Um destes dias, descendo eu, encontrei-o subindo a Rua do Carmo. Trazia-a uma saca plástica na mão dum supermercado local. Quando nos cumprimentamos, ele ergueu a saca pelas asas, uma em cada mão, e impôs que eu visse o que trazia. E eu espreitei, claro, e vi; vi e mesmo perante a evidência ainda lhe perguntei:
– Que trazes aí, Fulano!
De coração enorme e palavras escassas, imperou-me:
– Ola! Ola outra vez!
E eu voltei a olhar, claro. E quedei-me novamente sem perceber. Aí, ele acrescentou:
– É para a Igrecha! Vou à Igrecha!
Estava ele, visivelmente confundido, e quase a embirrar comigo, como se eu houvera feito propósito de parvo; porém, como que apercebendo-se de que eu continuava sem sinais de perceber, disse-me:
– Fostetu que peliste!
– Como fui eu que pedi, menino!?! – Interrogava-me também eu a mim, meio descoroçoado e quase aborrecido.
– Mas foste tu que peliste, pala o Fladinho!
Ah, sim, aí sim, aí finalmente acordei e percebi e fiz um grande e Ahhhhh! que quase o assustou! E eis que, em honra de tal dedicado menino, meu amigo e ajudante, o meu presépio deste ano, terá também uma Coca-Cola Zero.
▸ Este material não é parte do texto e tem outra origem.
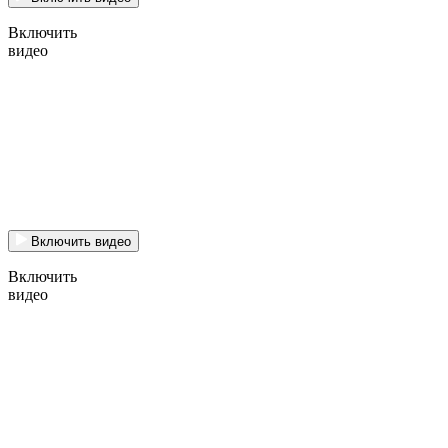
Включить
видео
Включить видео
Включить
видео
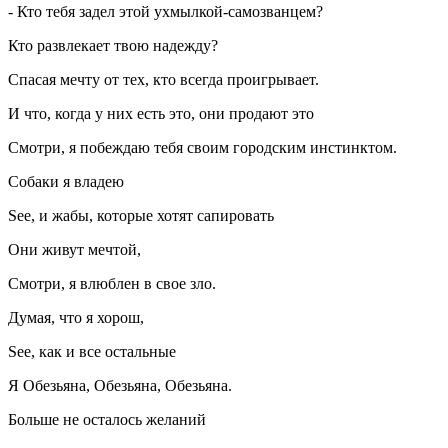
- Кто тебя задел этой ухмылкой-самозванцем?
Кто развлекает твою надежду?
Спасая мечту от тех, кто всегда проигрывает.
И что, когда у них есть это, они продают это
Смотри, я побеждаю тебя своим городским инстинктом.
Собаки я владею
See, и жабы, которые хотят сапировать
Они живут мечтой,
Смотри, я влюблен в свое зло.
Думая, что я хорош,
See, как и все остальные
Я Обезьяна, Обезьяна, Обезьяна.
Больше не осталось желаний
Ficará lá em recordação de tantas e tantos que, durante este Advento, mais uma vez, encheram O Saquinho do Fradinho e permitiram que, juntos, ajudássemos a preencher melhor o prato de algumas famílias pobres.
Bacalhau não deram, mas digo-vos uma coisa: aquela Coca-Cola Zero vale mais que o porão dum navio carregado dele!
*** Oito dias depois, foi uma Pepsi!
António Pedro Pereira
E vou colocar o António Pedro que morreu, hoje, antes dos cinquenta, a escassos dez dias do Natal. A ele, e aos que mais o choram: a mulher, Susana, a Bia e o Pedrito.
Dizem que morreu sentado numa cadeira no fundo de um navio. Trabalhando só, morreu só, sentado naquela cadeira. A cadeira não tinha folha d’ouro nem berloques nem cornucópias nem veludo, mas ele nela morreu, ou como rei que manda, ou como almirante que abre uma rota nova no infinito mar.
Sim, o meu presépio deste ano tem ainda uma cadeira e um rei, ou almirante; e nenhum deles maior que um humilde operário. Como José.